▶ _EXERCISE OBJECTIVE_:
For the records that follow, please set down exactly the lines between the one holding "chilling, effluent treatment" and the one holding "Total 42 Mega", inclusive, and only those.

BEGIN

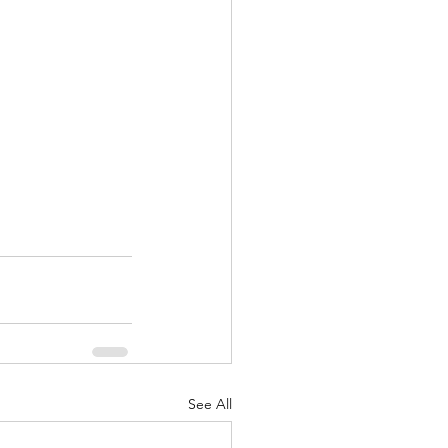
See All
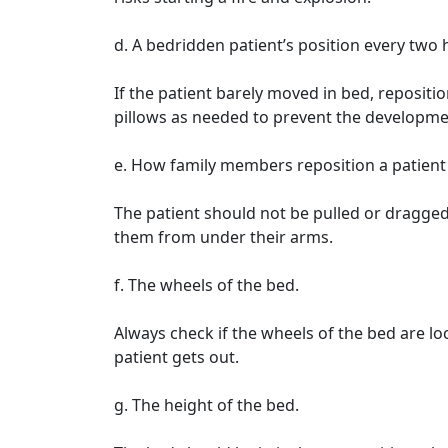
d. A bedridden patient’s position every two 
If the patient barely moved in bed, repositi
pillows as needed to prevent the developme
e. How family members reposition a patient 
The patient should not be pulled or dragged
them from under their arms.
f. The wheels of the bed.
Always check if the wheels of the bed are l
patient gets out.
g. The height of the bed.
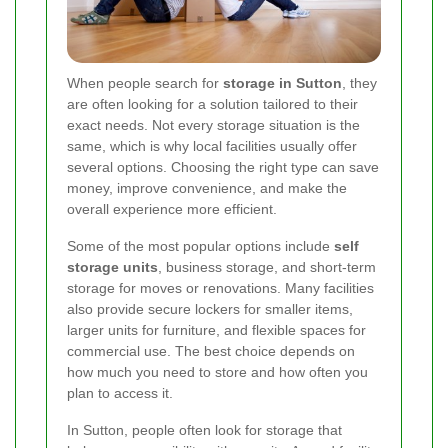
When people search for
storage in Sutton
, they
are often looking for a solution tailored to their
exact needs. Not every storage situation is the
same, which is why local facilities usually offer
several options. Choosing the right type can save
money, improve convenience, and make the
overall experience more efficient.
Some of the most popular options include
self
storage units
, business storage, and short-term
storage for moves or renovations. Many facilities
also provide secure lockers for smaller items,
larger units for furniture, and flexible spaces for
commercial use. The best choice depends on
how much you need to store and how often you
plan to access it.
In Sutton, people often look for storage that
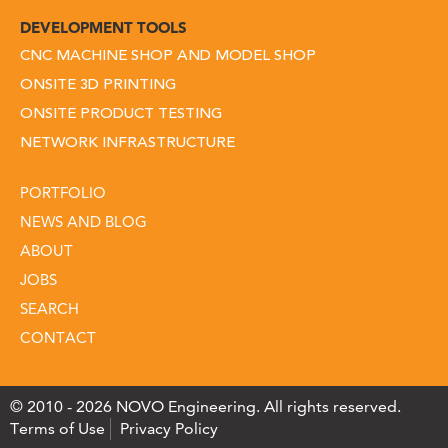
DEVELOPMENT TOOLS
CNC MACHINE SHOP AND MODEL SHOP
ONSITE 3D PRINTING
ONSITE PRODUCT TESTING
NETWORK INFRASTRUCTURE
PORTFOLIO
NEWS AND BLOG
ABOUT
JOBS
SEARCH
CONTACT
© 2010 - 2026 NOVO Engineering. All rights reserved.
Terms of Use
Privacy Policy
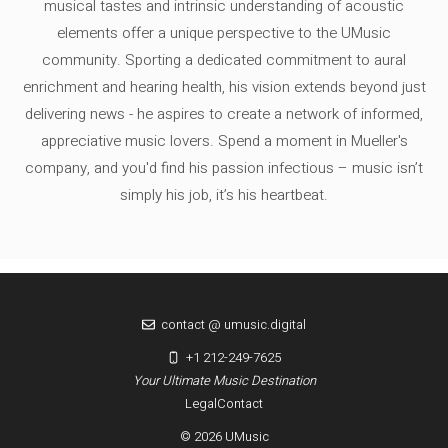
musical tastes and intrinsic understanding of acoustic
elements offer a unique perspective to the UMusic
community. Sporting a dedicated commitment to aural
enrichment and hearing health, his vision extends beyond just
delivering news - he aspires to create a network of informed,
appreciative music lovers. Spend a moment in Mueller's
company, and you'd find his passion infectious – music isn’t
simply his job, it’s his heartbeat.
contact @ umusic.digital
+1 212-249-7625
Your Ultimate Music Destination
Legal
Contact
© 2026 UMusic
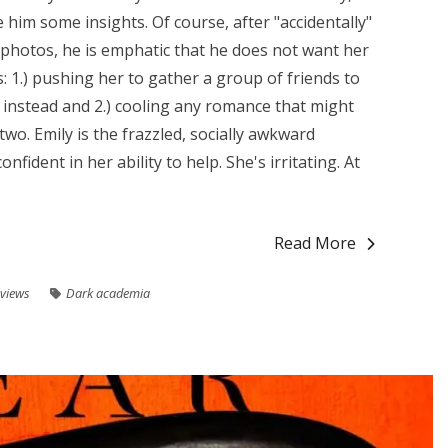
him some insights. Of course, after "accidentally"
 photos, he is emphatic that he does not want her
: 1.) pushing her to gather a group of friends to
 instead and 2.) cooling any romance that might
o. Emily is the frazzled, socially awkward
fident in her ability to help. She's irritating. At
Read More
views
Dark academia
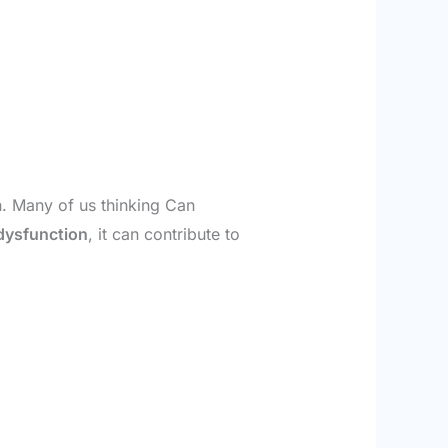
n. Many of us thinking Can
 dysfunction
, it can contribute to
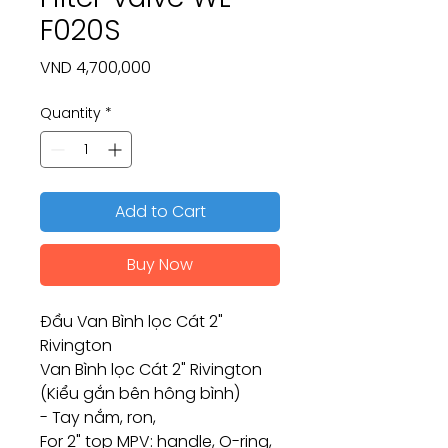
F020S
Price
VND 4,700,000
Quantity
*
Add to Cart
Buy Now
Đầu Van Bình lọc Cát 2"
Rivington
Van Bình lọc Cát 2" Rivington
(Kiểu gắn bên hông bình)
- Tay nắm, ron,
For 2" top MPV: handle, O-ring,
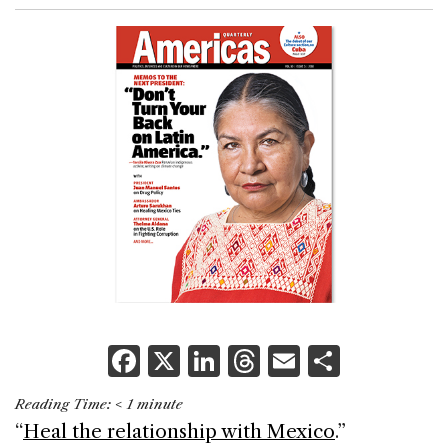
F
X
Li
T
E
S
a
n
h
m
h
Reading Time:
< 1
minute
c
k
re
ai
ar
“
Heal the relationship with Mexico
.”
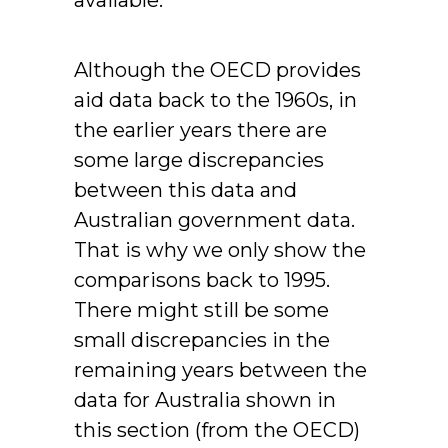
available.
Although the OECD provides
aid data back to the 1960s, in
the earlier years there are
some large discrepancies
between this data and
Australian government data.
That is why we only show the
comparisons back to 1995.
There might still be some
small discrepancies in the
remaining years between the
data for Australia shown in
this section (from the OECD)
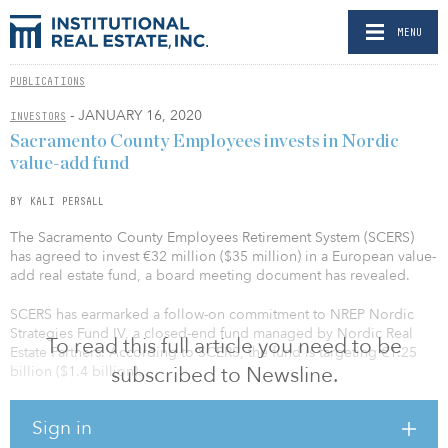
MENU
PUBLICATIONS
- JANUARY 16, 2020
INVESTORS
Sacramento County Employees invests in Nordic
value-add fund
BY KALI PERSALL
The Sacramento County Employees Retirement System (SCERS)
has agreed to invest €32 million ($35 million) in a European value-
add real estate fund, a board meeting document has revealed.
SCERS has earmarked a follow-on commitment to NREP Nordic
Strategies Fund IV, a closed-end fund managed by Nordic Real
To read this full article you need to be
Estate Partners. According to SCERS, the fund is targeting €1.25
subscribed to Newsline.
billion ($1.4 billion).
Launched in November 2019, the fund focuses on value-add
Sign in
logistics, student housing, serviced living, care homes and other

END
BEGIN

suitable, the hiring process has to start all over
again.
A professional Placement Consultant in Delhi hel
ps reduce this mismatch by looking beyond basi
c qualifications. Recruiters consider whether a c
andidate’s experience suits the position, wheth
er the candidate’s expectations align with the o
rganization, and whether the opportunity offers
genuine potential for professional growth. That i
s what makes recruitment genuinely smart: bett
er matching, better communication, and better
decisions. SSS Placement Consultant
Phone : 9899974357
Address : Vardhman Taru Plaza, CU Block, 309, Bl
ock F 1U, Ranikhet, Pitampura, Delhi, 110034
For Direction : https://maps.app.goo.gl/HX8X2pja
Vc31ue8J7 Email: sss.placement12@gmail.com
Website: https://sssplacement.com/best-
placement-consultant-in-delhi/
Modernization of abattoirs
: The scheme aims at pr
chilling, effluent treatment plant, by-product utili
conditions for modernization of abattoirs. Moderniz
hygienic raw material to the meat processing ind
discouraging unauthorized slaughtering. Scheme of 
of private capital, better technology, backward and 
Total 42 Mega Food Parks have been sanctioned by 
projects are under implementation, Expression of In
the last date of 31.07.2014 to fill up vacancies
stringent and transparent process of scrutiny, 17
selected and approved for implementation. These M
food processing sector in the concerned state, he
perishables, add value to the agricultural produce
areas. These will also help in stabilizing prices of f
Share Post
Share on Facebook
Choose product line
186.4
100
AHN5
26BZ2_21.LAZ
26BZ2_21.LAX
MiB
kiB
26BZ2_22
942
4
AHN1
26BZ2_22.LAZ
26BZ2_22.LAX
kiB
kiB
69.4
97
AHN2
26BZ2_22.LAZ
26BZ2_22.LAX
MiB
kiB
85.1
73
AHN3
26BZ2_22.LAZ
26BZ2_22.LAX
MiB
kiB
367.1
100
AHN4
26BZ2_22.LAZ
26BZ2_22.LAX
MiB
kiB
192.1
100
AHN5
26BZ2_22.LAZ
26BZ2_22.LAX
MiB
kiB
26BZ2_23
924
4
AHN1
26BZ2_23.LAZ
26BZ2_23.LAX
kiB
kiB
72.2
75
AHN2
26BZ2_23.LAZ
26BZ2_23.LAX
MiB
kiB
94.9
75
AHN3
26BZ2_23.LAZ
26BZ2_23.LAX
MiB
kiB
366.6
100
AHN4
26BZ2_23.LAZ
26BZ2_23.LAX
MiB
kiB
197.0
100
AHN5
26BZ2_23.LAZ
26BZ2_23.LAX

END
BEGIN

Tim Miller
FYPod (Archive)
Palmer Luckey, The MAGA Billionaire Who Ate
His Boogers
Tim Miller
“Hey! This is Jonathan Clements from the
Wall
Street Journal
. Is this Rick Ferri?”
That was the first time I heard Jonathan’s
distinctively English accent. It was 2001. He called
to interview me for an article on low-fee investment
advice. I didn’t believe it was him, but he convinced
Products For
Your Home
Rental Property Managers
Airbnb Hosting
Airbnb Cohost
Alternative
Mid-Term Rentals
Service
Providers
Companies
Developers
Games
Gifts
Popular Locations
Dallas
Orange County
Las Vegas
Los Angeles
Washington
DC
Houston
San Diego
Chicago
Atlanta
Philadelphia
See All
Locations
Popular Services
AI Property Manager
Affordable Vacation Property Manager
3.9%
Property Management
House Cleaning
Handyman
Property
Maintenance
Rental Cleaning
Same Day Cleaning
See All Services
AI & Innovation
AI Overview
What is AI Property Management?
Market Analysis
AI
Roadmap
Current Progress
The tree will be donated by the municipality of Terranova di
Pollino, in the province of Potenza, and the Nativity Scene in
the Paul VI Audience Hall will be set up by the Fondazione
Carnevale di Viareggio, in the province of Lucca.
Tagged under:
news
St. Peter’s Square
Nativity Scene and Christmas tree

END

▶ _TASK RESULT_:
chilling, effluent treatment plant, by-product utili
conditions for modernization of abattoirs. Moderniz
hygienic raw material to the meat processing ind
discouraging unauthorized slaughtering. Scheme of 
of private capital, better technology, backward and 
Total 42 Mega Food Parks have been sanctioned by 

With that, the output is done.